Every record must appear in your reply exactly as written.
-- Opening Marker --
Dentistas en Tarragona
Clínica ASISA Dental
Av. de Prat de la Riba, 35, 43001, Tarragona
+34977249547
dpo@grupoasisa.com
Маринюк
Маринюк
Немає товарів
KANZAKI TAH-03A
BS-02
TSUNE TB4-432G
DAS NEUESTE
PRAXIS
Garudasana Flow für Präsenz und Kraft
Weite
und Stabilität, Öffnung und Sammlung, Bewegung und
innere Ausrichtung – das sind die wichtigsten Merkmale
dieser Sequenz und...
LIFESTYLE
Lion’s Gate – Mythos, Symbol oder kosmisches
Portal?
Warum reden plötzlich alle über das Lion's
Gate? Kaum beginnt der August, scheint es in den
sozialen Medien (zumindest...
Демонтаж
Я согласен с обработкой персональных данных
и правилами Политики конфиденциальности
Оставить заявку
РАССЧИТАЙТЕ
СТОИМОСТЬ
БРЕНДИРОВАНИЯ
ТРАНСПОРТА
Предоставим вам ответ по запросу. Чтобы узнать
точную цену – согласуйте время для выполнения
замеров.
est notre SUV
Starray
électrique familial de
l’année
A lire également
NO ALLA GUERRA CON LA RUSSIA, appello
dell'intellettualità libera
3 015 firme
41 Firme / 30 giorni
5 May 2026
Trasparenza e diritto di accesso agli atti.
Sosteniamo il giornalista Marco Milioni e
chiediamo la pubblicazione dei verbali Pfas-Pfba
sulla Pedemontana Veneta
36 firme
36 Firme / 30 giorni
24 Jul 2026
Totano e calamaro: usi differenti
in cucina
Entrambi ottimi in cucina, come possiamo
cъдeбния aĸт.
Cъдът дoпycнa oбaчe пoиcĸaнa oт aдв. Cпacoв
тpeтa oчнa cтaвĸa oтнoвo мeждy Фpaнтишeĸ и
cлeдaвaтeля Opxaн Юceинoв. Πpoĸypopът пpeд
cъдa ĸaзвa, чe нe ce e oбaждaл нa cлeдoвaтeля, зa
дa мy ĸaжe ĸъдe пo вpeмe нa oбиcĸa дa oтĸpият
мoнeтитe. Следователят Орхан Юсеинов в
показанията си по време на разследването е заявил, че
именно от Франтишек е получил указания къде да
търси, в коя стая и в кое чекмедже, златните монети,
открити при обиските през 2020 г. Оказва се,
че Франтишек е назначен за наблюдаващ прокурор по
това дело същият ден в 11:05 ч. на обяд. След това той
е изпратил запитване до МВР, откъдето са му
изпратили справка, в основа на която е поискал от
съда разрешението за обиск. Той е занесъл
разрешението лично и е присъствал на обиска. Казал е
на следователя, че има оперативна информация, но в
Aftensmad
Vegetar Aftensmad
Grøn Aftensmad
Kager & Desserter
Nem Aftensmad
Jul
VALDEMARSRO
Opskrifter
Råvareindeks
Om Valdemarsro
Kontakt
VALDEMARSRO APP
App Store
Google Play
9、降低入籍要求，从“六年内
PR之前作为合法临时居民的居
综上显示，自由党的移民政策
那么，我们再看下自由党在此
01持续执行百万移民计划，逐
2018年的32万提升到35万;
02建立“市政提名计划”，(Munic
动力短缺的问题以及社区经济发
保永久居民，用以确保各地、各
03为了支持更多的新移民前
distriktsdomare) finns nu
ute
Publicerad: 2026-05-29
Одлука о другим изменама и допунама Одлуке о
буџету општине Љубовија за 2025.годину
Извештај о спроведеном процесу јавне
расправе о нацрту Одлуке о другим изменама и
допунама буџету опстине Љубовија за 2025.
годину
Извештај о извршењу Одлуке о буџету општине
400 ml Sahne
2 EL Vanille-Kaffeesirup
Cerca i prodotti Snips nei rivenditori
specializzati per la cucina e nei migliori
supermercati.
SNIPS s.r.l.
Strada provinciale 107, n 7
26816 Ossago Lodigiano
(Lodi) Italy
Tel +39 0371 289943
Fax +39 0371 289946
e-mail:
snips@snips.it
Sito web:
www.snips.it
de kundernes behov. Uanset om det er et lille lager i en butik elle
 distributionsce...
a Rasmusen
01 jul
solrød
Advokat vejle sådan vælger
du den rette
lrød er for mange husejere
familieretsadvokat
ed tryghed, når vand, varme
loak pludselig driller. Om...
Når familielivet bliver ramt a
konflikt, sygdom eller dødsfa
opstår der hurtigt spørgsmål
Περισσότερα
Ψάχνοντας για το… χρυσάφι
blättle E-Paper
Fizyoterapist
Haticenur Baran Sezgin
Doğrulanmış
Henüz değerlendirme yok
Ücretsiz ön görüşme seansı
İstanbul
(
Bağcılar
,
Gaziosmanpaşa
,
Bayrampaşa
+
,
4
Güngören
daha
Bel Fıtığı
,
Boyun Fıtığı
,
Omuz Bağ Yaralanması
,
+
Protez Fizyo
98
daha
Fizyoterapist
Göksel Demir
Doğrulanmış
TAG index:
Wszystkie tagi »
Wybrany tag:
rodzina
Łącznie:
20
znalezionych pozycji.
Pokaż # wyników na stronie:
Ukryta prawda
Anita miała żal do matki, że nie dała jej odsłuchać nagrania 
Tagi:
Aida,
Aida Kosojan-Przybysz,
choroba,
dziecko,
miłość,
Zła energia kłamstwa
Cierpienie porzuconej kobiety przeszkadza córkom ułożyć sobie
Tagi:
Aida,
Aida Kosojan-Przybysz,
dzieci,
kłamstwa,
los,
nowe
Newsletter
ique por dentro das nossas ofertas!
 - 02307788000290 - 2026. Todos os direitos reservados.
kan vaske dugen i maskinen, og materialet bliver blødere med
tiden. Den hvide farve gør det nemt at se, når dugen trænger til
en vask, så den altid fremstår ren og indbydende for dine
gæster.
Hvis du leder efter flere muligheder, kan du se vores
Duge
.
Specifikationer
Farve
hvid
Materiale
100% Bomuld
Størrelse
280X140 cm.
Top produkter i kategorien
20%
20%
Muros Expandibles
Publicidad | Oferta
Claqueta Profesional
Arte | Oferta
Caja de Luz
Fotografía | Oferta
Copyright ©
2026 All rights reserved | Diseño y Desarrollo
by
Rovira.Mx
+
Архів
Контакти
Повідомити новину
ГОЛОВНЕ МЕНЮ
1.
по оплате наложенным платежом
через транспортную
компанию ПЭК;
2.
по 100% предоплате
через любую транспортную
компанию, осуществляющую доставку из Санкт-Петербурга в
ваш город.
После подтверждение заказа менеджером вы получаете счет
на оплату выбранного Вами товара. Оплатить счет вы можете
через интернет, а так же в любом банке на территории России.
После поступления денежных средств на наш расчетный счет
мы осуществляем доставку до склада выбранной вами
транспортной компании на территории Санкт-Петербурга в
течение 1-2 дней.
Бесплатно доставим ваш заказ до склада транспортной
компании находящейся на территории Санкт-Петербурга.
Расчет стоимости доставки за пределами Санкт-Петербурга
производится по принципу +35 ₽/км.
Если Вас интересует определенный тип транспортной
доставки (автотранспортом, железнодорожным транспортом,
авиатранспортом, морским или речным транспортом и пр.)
-- Closing Marker --
* [Exercise solution]
Dentistas en Tarragona
Clínica ASISA Dental
Av. de Prat de la Riba, 35, 43001, Tarragona
+34977249547
dpo@grupoasisa.com
Маринюк
Маринюк
Немає товарів
KANZAKI TAH-03A
BS-02
TSUNE TB4-432G
DAS NEUESTE
PRAXIS
Garudasana Flow für Präsenz und Kraft
Weite
und Stabilität, Öffnung und Sammlung, Bewegung und
innere Ausrichtung – das sind die wichtigsten Merkmale
dieser Sequenz und...
LIFESTYLE
Lion’s Gate – Mythos, Symbol oder kosmisches
Portal?
Warum reden plötzlich alle über das Lion's
Gate? Kaum beginnt der August, scheint es in den
sozialen Medien (zumindest...
Демонтаж
Я согласен с обработкой персональных данных
и правилами Политики конфиденциальности
Оставить заявку
РАССЧИТАЙТЕ
СТОИМОСТЬ
БРЕНДИРОВАНИЯ
ТРАНСПОРТА
Предоставим вам ответ по запросу. Чтобы узнать
точную цену – согласуйте время для выполнения
замеров.
est notre SUV
Starray
électrique familial de
l’année
A lire également
NO ALLA GUERRA CON LA RUSSIA, appello
dell'intellettualità libera
3 015 firme
41 Firme / 30 giorni
5 May 2026
Trasparenza e diritto di accesso agli atti.
Sosteniamo il giornalista Marco Milioni e
chiediamo la pubblicazione dei verbali Pfas-Pfba
sulla Pedemontana Veneta
36 firme
36 Firme / 30 giorni
24 Jul 2026
Totano e calamaro: usi differenti
in cucina
Entrambi ottimi in cucina, come possiamo
cъдeбния aĸт.
Cъдът дoпycнa oбaчe пoиcĸaнa oт aдв. Cпacoв
тpeтa oчнa cтaвĸa oтнoвo мeждy Фpaнтишeĸ и
cлeдaвaтeля Opxaн Юceинoв. Πpoĸypopът пpeд
cъдa ĸaзвa, чe нe ce e oбaждaл нa cлeдoвaтeля, зa
дa мy ĸaжe ĸъдe пo вpeмe нa oбиcĸa дa oтĸpият
мoнeтитe. Следователят Орхан Юсеинов в
показанията си по време на разследването е заявил, че
именно от Франтишек е получил указания къде да
търси, в коя стая и в кое чекмедже, златните монети,
открити при обиските през 2020 г. Оказва се,
че Франтишек е назначен за наблюдаващ прокурор по
това дело същият ден в 11:05 ч. на обяд. След това той
е изпратил запитване до МВР, откъдето са му
изпратили справка, в основа на която е поискал от
съда разрешението за обиск. Той е занесъл
разрешението лично и е присъствал на обиска. Казал е
на следователя, че има оперативна информация, но в
Aftensmad
Vegetar Aftensmad
Grøn Aftensmad
Kager & Desserter
Nem Aftensmad
Jul
VALDEMARSRO
Opskrifter
Råvareindeks
Om Valdemarsro
Kontakt
VALDEMARSRO APP
App Store
Google Play
9、降低入籍要求，从“六年内
PR之前作为合法临时居民的居
综上显示，自由党的移民政策
那么，我们再看下自由党在此
01持续执行百万移民计划，逐
2018年的32万提升到35万;
02建立“市政提名计划”，(Munic
动力短缺的问题以及社区经济发
保永久居民，用以确保各地、各
03为了支持更多的新移民前
distriktsdomare) finns nu
ute
Publicerad: 2026-05-29
Одлука о другим изменама и допунама Одлуке о
буџету општине Љубовија за 2025.годину
Извештај о спроведеном процесу јавне
расправе о нацрту Одлуке о другим изменама и
допунама буџету опстине Љубовија за 2025.
годину
Извештај о извршењу Одлуке о буџету општине
400 ml Sahne
2 EL Vanille-Kaffeesirup
Cerca i prodotti Snips nei rivenditori
specializzati per la cucina e nei migliori
supermercati.
SNIPS s.r.l.
Strada provinciale 107, n 7
26816 Ossago Lodigiano
(Lodi) Italy
Tel +39 0371 289943
Fax +39 0371 289946
e-mail:
snips@snips.it
Sito web:
www.snips.it
de kundernes behov. Uanset om det er et lille lager i en butik elle
 distributionsce...
a Rasmusen
01 jul
solrød
Advokat vejle sådan vælger
du den rette
lrød er for mange husejere
familieretsadvokat
ed tryghed, når vand, varme
loak pludselig driller. Om...
Når familielivet bliver ramt a
konflikt, sygdom eller dødsfa
opstår der hurtigt spørgsmål
Περισσότερα
Ψάχνοντας για το… χρυσάφι
blättle E-Paper
Fizyoterapist
Haticenur Baran Sezgin
Doğrulanmış
Henüz değerlendirme yok
Ücretsiz ön görüşme seansı
İstanbul
(
Bağcılar
,
Gaziosmanpaşa
,
Bayrampaşa
+
,
4
Güngören
daha
Bel Fıtığı
,
Boyun Fıtığı
,
Omuz Bağ Yaralanması
,
+
Protez Fizyo
98
daha
Fizyoterapist
Göksel Demir
Doğrulanmış
TAG index:
Wszystkie tagi »
Wybrany tag:
rodzina
Łącznie:
20
znalezionych pozycji.
Pokaż # wyników na stronie:
Ukryta prawda
Anita miała żal do matki, że nie dała jej odsłuchać nagrania 
Tagi:
Aida,
Aida Kosojan-Przybysz,
choroba,
dziecko,
miłość,
Zła energia kłamstwa
Cierpienie porzuconej kobiety przeszkadza córkom ułożyć sobie
Tagi:
Aida,
Aida Kosojan-Przybysz,
dzieci,
kłamstwa,
los,
nowe
Newsletter
ique por dentro das nossas ofertas!
 - 02307788000290 - 2026. Todos os direitos reservados.
kan vaske dugen i maskinen, og materialet bliver blødere med
tiden. Den hvide farve gør det nemt at se, når dugen trænger til
en vask, så den altid fremstår ren og indbydende for dine
gæster.
Hvis du leder efter flere muligheder, kan du se vores
Duge
.
Specifikationer
Farve
hvid
Materiale
100% Bomuld
Størrelse
280X140 cm.
Top produkter i kategorien
20%
20%
Muros Expandibles
Publicidad | Oferta
Claqueta Profesional
Arte | Oferta
Caja de Luz
Fotografía | Oferta
Copyright ©
2026 All rights reserved | Diseño y Desarrollo
by
Rovira.Mx
+
Архів
Контакти
Повідомити новину
ГОЛОВНЕ МЕНЮ
1.
по оплате наложенным платежом
через транспортную
компанию ПЭК;
2.
по 100% предоплате
через любую транспортную
компанию, осуществляющую доставку из Санкт-Петербурга в
ваш город.
После подтверждение заказа менеджером вы получаете счет
на оплату выбранного Вами товара. Оплатить счет вы можете
через интернет, а так же в любом банке на территории России.
После поступления денежных средств на наш расчетный счет
мы осуществляем доставку до склада выбранной вами
транспортной компании на территории Санкт-Петербурга в
течение 1-2 дней.
Бесплатно доставим ваш заказ до склада транспортной
компании находящейся на территории Санкт-Петербурга.
Расчет стоимости доставки за пределами Санкт-Петербурга
производится по принципу +35 ₽/км.
Если Вас интересует определенный тип транспортной
доставки (автотранспортом, железнодорожным транспортом,
авиатранспортом, морским или речным транспортом и пр.)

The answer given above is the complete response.